I know I promised a few essays on redistricting, but other writers have done an admirable job discussing it. Also, just to refresh your memory, the Republican-controlled State of Texas, as part of their 2011 redistricting strategy, decided to sue the federal government over Section 5 of the Voting Rights Act. This is the pre-clearance provision that provides that any state or jurisdiction with a history and legacy of racial discrimination cannot make any electoral changes, including redistricting, without clearing it with the Department of Justice (DOJ).
This was all part of a more nefarious plan, though, one involving disenfranchising Latino voters.
Republican-controlled Texas wanted the Second Circuit Court of Appeals in Washington D.C., where Section 5 cases are heard, to dismiss the suit or at least rule in favor of Texas to avoid a full trial.
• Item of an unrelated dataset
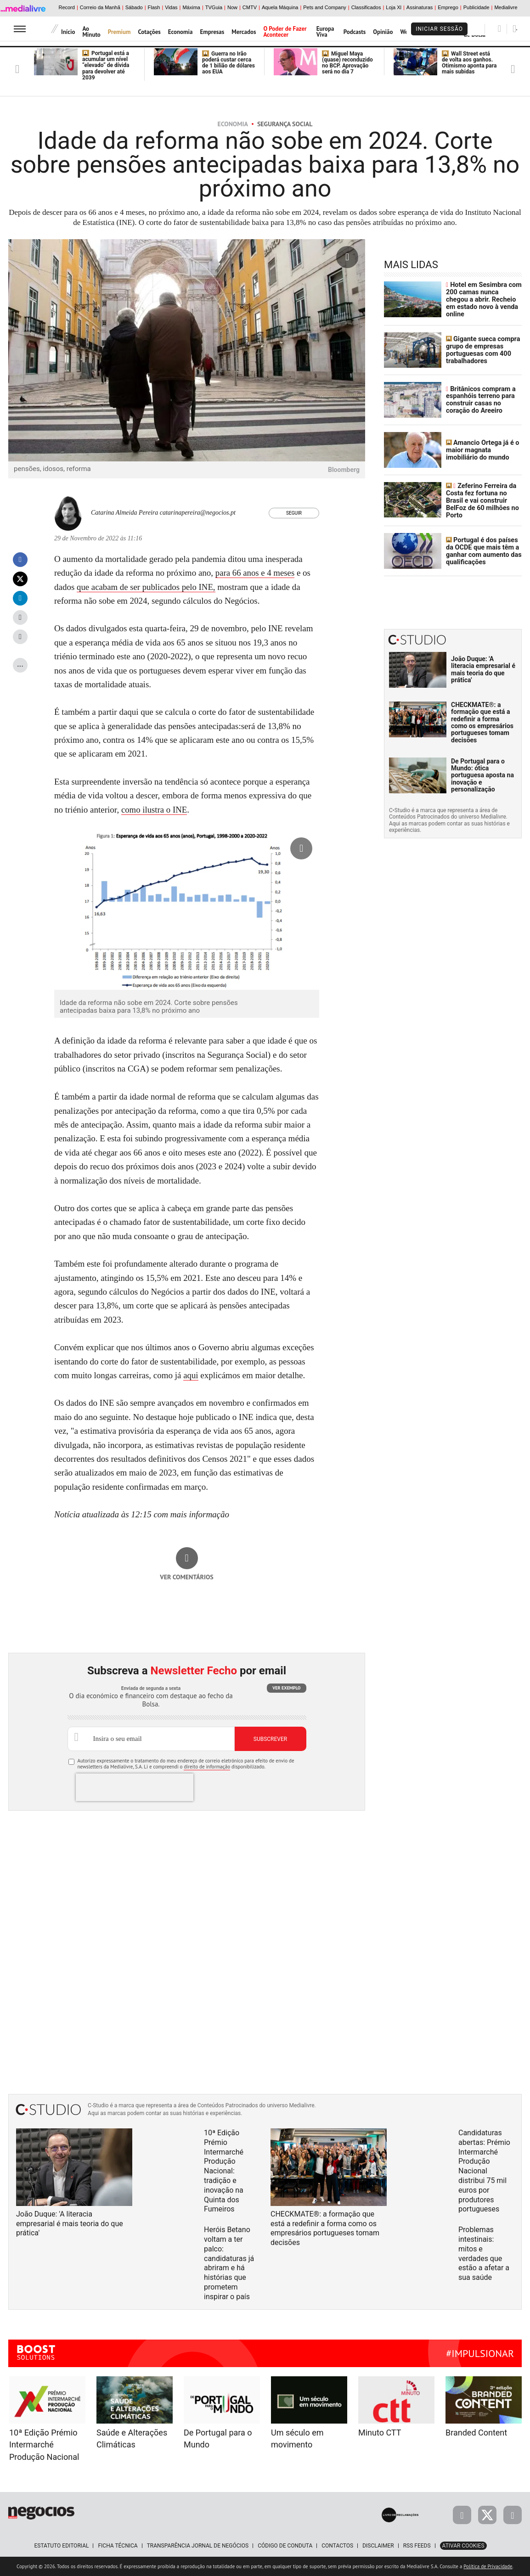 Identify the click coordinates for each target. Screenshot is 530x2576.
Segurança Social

Texas argued that race was not an important redistricting consideration when they drew the lines in congressional districts 23 and 27, southside of San Antonio west to El Paso along the border and Corpus Christi, respectively. The U.S. government, MALDEF in presenting the principal argument, said just the opposite.
This is just the latest issue in the Republican Party’s ballot security strategy that goes back to 1981 when individuals in bogus uniforms were stationed outside polling places in Trenton and Newark, New Jersey to intimidate African American and Latino voters. These voting “goon squads” were the first tactics utilized by the Republican Party to insure that minority voters did not vote in sufficient numbers to elect their preferred candidate. The same election, which was between James Florio and Thomas Kean for the governorship, saw registration challenges to 45,000 voters, mostly black and Latino voters.
Fast forward to the 2011 redistricting trials, and you find the most sophisticated Republican effort at vote suppression. What the Texas Legislature did was draw congressional and state House maps that reflected a desire to increase the number of Republican seats in both chambers, thereby solidifying their hold over the state legislative process. But the Supreme Court has adjudged redistricting as a political act — therefore not necessarily subject to close judicial scrutiny. The Supremes ruled that redistricting was a political act by a bunch of politicians so no big deal, they were going to do ugly things to each other during the redistricting process because the act itself was political.
In Texas, Republicans realized this was a “gift horse” and decided to gerrymander the heck out of the state to make as many “safe” Republican districts as they could. The problem in 2011, however, was how to do this when the fastest growing population in the state was Latinos, and Latinos mostly vote for Democrats? What the gerrymanderers (is this a word?) went and did was fascinating, because it took voter suppression to a new level. The perfect example of how the gerrymanderers (I don’t care if its not a word, I’m using it anyway) can be found in the way they reconfigured congressional district 23.
What the Republicans in Texas did was move voter suppression from the “goon squad” to the world of geeks. The gerrymanderers went throughout the entire district 23 looking for voting precincts where Latino voters voted at higher levels than normal — and replaced these high-performing Latino precincts, like the southside of San Antonio, with low-performing precincts from adjacent congressional districts. In doing this, the gerrymanderers split the southside of San Antonio three ways: sending roughly a third to districts 20, 23, and 35, dramatically weakening the voting power of this historical Latino community. These “drawers of doom” then split, almost exactly, Maverick County in half drawing a line west to east through both the county and Eagle Pass, halving the Latino voting strength in this county.
There were more examples but these were the most obvious and easy to relate here.
Republicans know they are short for this political world, mostly due to the ridiculous position their party takes on issues important to the electorate, particularly Latinos. So, they have to do more than intimidate and lose ballots in order to keep control of political office. Gerrymandering is only the most recent method GOPers have at their disposal at both suppressing votes and maintaining political power.